TASK DIRECTIONS: Print out each entry below in full, exactly as given, excluding pictures.

Stored data entries:
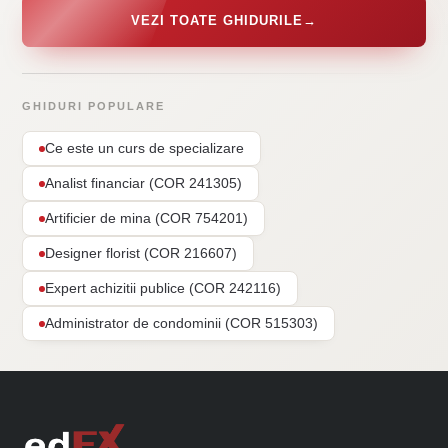
VEZI TOATE GHIDURILE
→
GHIDURI POPULARE
Ce este un curs de specializare
Analist financiar (COR 241305)
Artificier de mina (COR 754201)
Designer florist (COR 216607)
Expert achizitii publice (COR 242116)
Administrator de condominii (COR 515303)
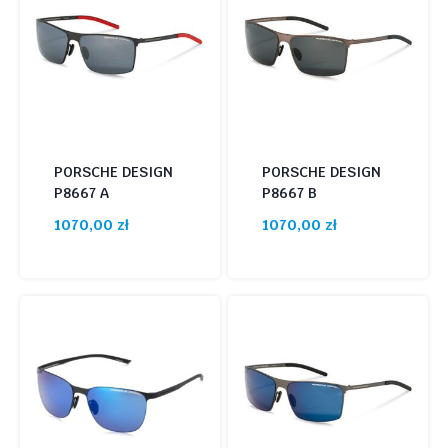
PORSCHE DESIGN
PORSCHE DESIGN
P8667 A
P8667 B
1070,00
zł
1070,00
zł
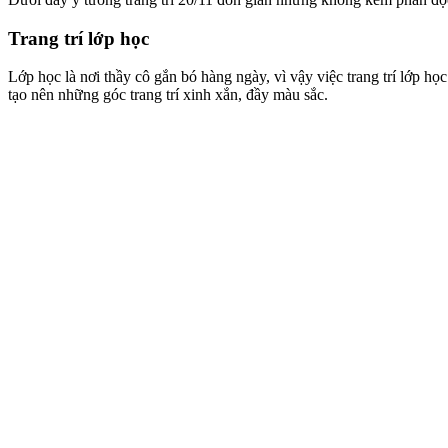
Trang trí lớp học
Lớp học là nơi thầy cô gắn bó hàng ngày, vì vậy việc trang trí lớp họ
tạo nên những góc trang trí xinh xắn, đầy màu sắc.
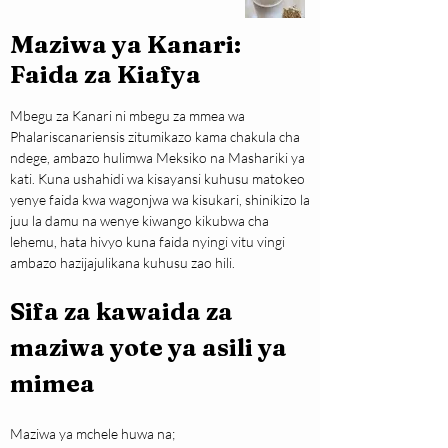
Maziwa ya Kanari:
Faida za Kiafya
Mbegu za Kanari ni mbegu za mmea wa 
Phalariscanariensis zitumikazo kama chakula cha 
ndege, ambazo hulimwa Meksiko na Mashariki ya 
kati. Kuna ushahidi wa kisayansi kuhusu matokeo 
yenye faida kwa wagonjwa wa kisukari, shinikizo la 
juu la damu na wenye kiwango kikubwa cha 
lehemu, hata hivyo kuna faida nyingi vitu vingi 
ambazo hazijajulikana kuhusu zao hili.
Sifa za kawaida za 
maziwa yote ya asili ya 
mimea
Maziwa ya mchele huwa na;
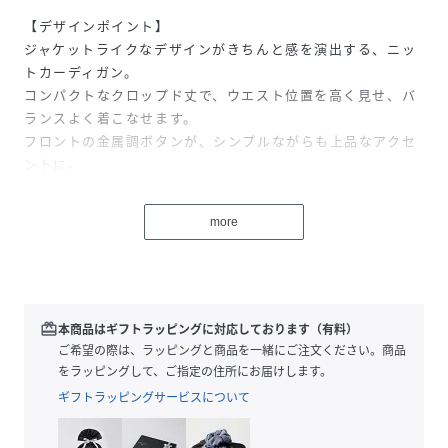
【デザインポイント】
ジャケットライクなデザインがきちんと感を演出する、ニッ
トカーディガン。
コンパクトなクロップド丈で、ウエスト位置を高く見せ、バ
ランスよく着こなせます。
フロントの金属調ボタンが、シンプルながらも上品なアクセ
ントに。
総針編みのフラットな表面感で、きれいめにも対応できる1
枚です。
more
【スタイリングポイント】
デニム×シャツブラウスで程よくカジュアルダウンした着こ
なしがおすすめ。
スカートやきれいめパンツと合わせれば、通勤や学校行事な
redeem
本商品はギフトラッピングに対応しております（有料）
どのきちんとシーンにも活躍します。
ご希望の際は、ラッピングと商品を一緒にご注文ください。商品
前を留めてプルオーバー風に着るのも◎
をラッピングして、ご指定の住所にお届けします。
ギフトラッピングサービスについて
【素材ポイント】
UVカット・マシンウォッシャブルの機能付きで、デイリーに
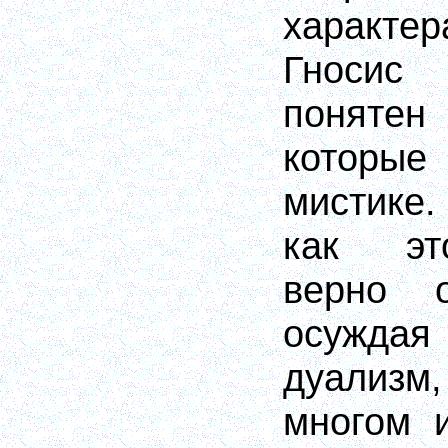
характ
Гноси
понятен
которые
мистике.
как эт
верно о
осуждая
дуализ
многом 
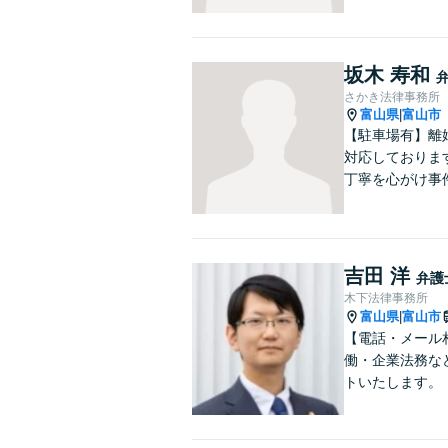
坂木 寿和
さかき法律事務所
富山県
富山市
|
【駐車場有】離
対応しておりま
丁寧を心がけ事
吉田 洋
弁護
木下法律事務所
富山県
富山市
|
【電話・メール
働・企業法務な
トいたします。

ANSWER AREA:
VEZI TOATE GHIDURILE
→
GHIDURI POPULARE
Ce este un curs de specializare
Analist financiar (COR 241305)
Artificier de mina (COR 754201)
Designer florist (COR 216607)
Expert achizitii publice (COR 242116)
Administrator de condominii (COR 515303)
PORSCHE DESIGN
PORSCHE DESIGN
P8667 A
P8667 B
1070,00
zł
1070,00
zł
Trang trí lớp học
Lớp học là nơi thầy cô gắn bó hàng ngày, vì vậy việc trang trí lớp họ
tạo nên những góc trang trí xinh xắn, đầy màu sắc.
Maziwa ya Kanari:
Faida za Kiafya
Mbegu za Kanari ni mbegu za mmea wa 
Phalariscanariensis zitumikazo kama chakula cha 
ndege, ambazo hulimwa Meksiko na Mashariki ya 
kati. Kuna ushahidi wa kisayansi kuhusu matokeo 
yenye faida kwa wagonjwa wa kisukari, shinikizo la 
juu la damu na wenye kiwango kikubwa cha 
lehemu, hata hivyo kuna faida nyingi vitu vingi 
ambazo hazijajulikana kuhusu zao hili.
Sifa za kawaida za 
maziwa yote ya asili ya 
mimea
Maziwa ya mchele huwa na;
【デザインポイント】
ジャケットライクなデザインがきちんと感を演出する、ニッ
トカーディガン。
コンパクトなクロップド丈で、ウエスト位置を高く見せ、バ
ランスよく着こなせます。
フロントの金属調ボタンが、シンプルながらも上品なアクセ
ントに。
総針編みのフラットな表面感で、きれいめにも対応できる1
枚です。
more
【スタイリングポイント】
デニム×シャツブラウスで程よくカジュアルダウンした着こ
なしがおすすめ。
スカートやきれいめパンツと合わせれば、通勤や学校行事な
redeem
本商品はギフトラッピングに対応しております（有料）
どのきちんとシーンにも活躍します。
ご希望の際は、ラッピングと商品を一緒にご注文ください。商品
前を留めてプルオーバー風に着るのも◎
をラッピングして、ご指定の住所にお届けします。
ギフトラッピングサービスについて
【素材ポイント】
UVカット・マシンウォッシャブルの機能付きで、デイリーに
характ
Гноси
понятен
которые
мистике.
как эт
верно о
осуждая
дуализ
многом 
坂木 寿和
さかき法律事務所
富山県
富山市
|
【駐車場有】離
対応しておりま
丁寧を心がけ事
吉田 洋
弁護
木下法律事務所
富山県
富山市
|
【電話・メール
働・企業法務な
トいたします。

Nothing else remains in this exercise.